# What you should do
Send back the records exactly as written, with no images.

====== Data extract

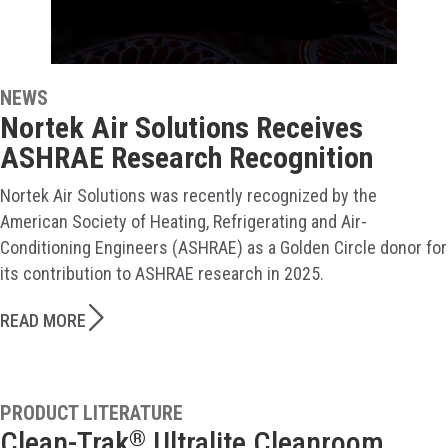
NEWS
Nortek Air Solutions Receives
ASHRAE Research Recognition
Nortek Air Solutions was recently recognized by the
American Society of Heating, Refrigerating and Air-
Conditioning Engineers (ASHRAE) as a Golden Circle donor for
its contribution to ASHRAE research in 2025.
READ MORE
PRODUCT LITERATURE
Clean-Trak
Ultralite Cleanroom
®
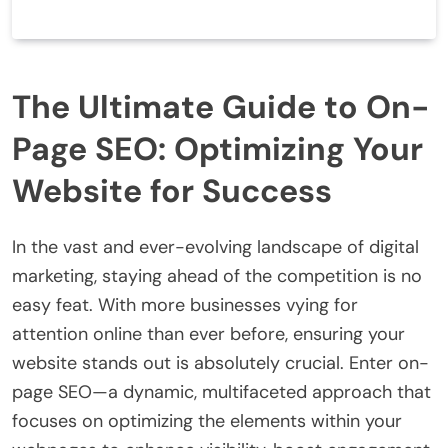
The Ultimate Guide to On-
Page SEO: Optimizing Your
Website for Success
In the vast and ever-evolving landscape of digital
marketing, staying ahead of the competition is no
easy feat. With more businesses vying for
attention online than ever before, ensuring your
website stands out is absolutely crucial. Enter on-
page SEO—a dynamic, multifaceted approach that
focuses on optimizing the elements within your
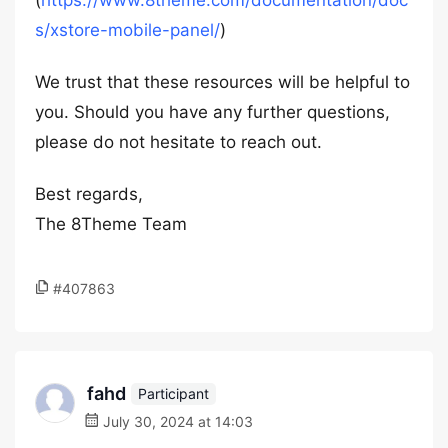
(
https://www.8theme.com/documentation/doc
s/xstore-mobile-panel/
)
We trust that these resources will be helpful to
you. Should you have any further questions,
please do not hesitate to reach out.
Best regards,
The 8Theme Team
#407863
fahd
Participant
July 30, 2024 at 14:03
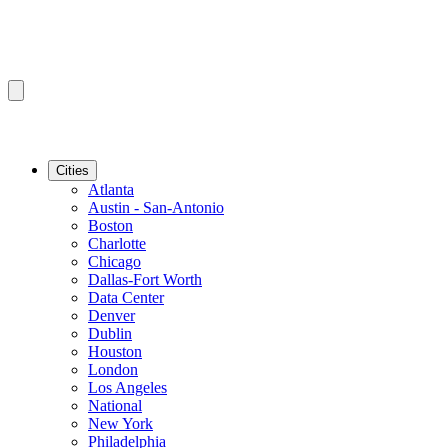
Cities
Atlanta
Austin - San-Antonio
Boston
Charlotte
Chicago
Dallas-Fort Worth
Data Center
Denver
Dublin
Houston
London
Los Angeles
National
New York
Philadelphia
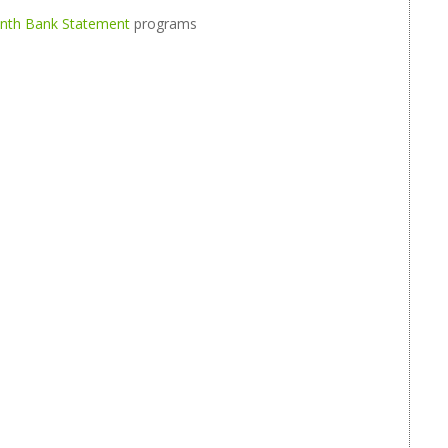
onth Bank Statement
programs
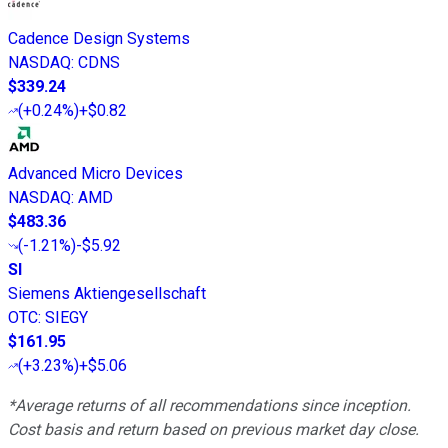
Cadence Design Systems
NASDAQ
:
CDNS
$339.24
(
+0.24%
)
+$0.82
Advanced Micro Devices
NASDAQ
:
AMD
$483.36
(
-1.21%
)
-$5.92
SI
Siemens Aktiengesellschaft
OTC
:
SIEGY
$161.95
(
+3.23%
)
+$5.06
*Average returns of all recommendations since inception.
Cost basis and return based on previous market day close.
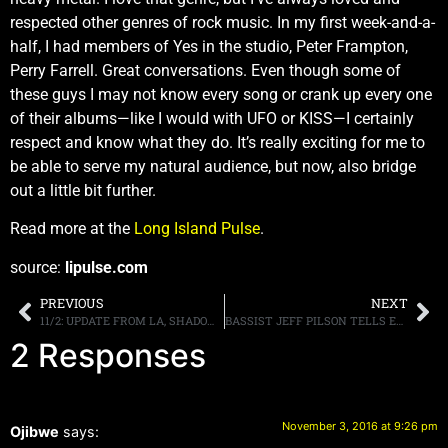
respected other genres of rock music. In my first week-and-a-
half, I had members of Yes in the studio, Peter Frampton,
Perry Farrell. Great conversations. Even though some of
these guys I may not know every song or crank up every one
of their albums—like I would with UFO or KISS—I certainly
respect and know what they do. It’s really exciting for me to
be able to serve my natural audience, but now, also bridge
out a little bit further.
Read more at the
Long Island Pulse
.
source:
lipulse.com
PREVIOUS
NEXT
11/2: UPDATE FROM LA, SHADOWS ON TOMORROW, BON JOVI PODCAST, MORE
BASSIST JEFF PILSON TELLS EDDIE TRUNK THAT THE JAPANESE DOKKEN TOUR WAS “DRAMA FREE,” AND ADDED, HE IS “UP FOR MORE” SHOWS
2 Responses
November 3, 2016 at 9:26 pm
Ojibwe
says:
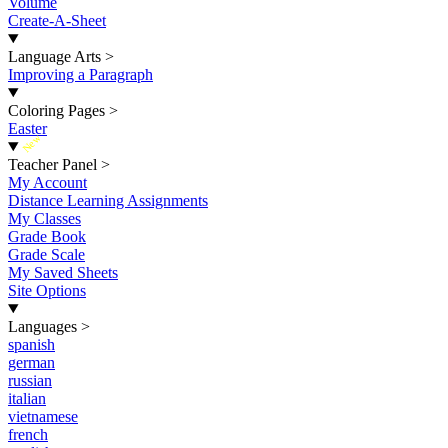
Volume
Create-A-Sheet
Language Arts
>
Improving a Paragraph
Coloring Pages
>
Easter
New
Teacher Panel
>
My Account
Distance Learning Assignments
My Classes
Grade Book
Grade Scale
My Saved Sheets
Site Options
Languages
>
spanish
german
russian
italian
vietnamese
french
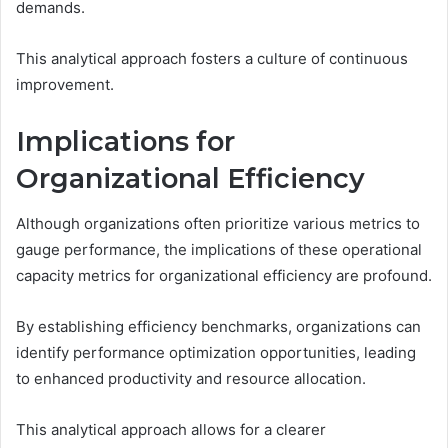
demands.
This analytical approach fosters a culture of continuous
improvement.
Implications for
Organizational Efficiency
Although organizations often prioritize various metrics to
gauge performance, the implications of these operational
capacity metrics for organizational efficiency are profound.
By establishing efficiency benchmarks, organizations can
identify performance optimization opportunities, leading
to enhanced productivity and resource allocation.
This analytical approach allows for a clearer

============

# Written answer
NEWS
Nortek Air Solutions Receives
ASHRAE Research Recognition
Nortek Air Solutions was recently recognized by the
American Society of Heating, Refrigerating and Air-
Conditioning Engineers (ASHRAE) as a Golden Circle donor for
its contribution to ASHRAE research in 2025.
READ MORE
PRODUCT LITERATURE
Clean-Trak
Ultralite Cleanroom
®
The Ultimate Guide to On-
Page SEO: Optimizing Your
Website for Success
In the vast and ever-evolving landscape of digital
marketing, staying ahead of the competition is no
easy feat. With more businesses vying for
attention online than ever before, ensuring your
website stands out is absolutely crucial. Enter on-
page SEO—a dynamic, multifaceted approach that
focuses on optimizing the elements within your
(
https://www.8theme.com/documentation/doc
s/xstore-mobile-panel/
)
We trust that these resources will be helpful to
you. Should you have any further questions,
please do not hesitate to reach out.
Best regards,
The 8Theme Team
#407863
fahd
Participant
July 30, 2024 at 14:03
Cities
Atlanta
Austin - San-Antonio
Boston
Charlotte
Chicago
Dallas-Fort Worth
Data Center
Denver
Dublin
Houston
London
Los Angeles
National
New York
Philadelphia
onth Bank Statement
programs
Cadence Design Systems
NASDAQ
:
CDNS
$339.24
(
+0.24%
)
+$0.82
Advanced Micro Devices
NASDAQ
:
AMD
$483.36
(
-1.21%
)
-$5.92
SI
Siemens Aktiengesellschaft
OTC
:
SIEGY
$161.95
(
+3.23%
)
+$5.06
*Average returns of all recommendations since inception.
Cost basis and return based on previous market day close.
respected other genres of rock music. In my first week-and-a-
half, I had members of Yes in the studio, Peter Frampton,
Perry Farrell. Great conversations. Even though some of
these guys I may not know every song or crank up every one
of their albums—like I would with UFO or KISS—I certainly
respect and know what they do. It’s really exciting for me to
be able to serve my natural audience, but now, also bridge
out a little bit further.
Read more at the
Long Island Pulse
.
source:
lipulse.com
PREVIOUS
NEXT
11/2: UPDATE FROM LA, SHADOWS ON TOMORROW, BON JOVI PODCAST, MORE
BASSIST JEFF PILSON TELLS EDDIE TRUNK THAT THE JAPANESE DOKKEN TOUR WAS “DRAMA FREE,” AND ADDED, HE IS “UP FOR MORE” SHOWS
2 Responses
November 3, 2016 at 9:26 pm
Ojibwe
says:
Volume
Create-A-Sheet
Language Arts
>
Improving a Paragraph
Coloring Pages
>
Easter
New
Teacher Panel
>
My Account
Distance Learning Assignments
My Classes
Grade Book
Grade Scale
My Saved Sheets
Site Options
Languages
>
spanish
german
russian
italian
vietnamese
french
demands.
This analytical approach fosters a culture of continuous
improvement.
Implications for
Organizational Efficiency
Although organizations often prioritize various metrics to
gauge performance, the implications of these operational
capacity metrics for organizational efficiency are profound.
By establishing efficiency benchmarks, organizations can
identify performance optimization opportunities, leading
to enhanced productivity and resource allocation.
This analytical approach allows for a clearer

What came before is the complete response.